** What to produce **
If a line in the data has the string "label", please show it.

** Material for this task **
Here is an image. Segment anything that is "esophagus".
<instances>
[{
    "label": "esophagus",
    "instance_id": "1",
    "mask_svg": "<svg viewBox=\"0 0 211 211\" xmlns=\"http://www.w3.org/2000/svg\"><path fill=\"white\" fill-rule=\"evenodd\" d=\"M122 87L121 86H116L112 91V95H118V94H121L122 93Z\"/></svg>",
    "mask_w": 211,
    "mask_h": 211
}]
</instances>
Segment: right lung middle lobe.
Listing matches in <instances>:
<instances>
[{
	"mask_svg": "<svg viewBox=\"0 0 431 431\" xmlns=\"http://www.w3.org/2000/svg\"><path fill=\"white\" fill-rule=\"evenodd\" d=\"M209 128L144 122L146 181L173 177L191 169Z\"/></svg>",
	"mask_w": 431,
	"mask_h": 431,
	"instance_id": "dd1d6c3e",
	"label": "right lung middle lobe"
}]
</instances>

** Answer below **
    "label": "esophagus",
	"label": "right lung middle lobe"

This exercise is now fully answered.